Segment Start: Records shown
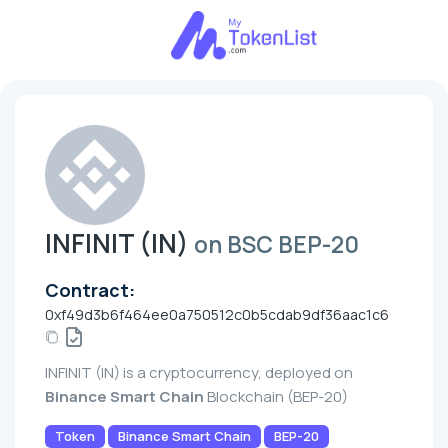
INFINIT (IN)
on BSC BEP-20
Contract:
0xf49d3b6f464ee0a750512c0b5cdab9df36aac1c6
INFINIT (IN) is a cryptocurrency, deployed on
Binance Smart Chain
Blockchain (BEP-20)
Token
Binance Smart Chain
BEP-20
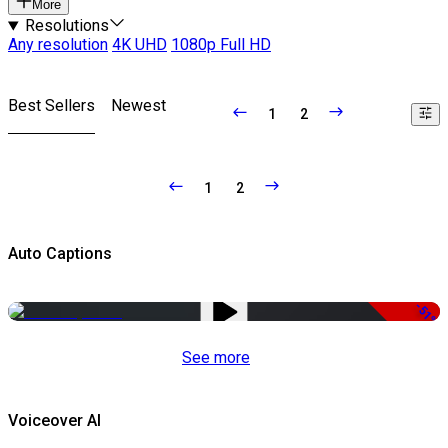
More
Resolutions
Any resolution
4K UHD
1080p Full HD
Best Sellers
Newest
1
2
1
2
Auto Captions
-51%
See more
Voiceover AI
Segment End: Records shown
▸ Work task:
Write out the data exactly, but not its pictures.

▸ Answer for the task:
INFINIT (IN)
on BSC BEP-20
Contract:
0xf49d3b6f464ee0a750512c0b5cdab9df36aac1c6
INFINIT (IN) is a cryptocurrency, deployed on
Binance Smart Chain
Blockchain (BEP-20)
Token
Binance Smart Chain
BEP-20
More
Resolutions
Any resolution
4K UHD
1080p Full HD
Best Sellers
Newest
1
2
1
2
Auto Captions
-51%
See more
Voiceover AI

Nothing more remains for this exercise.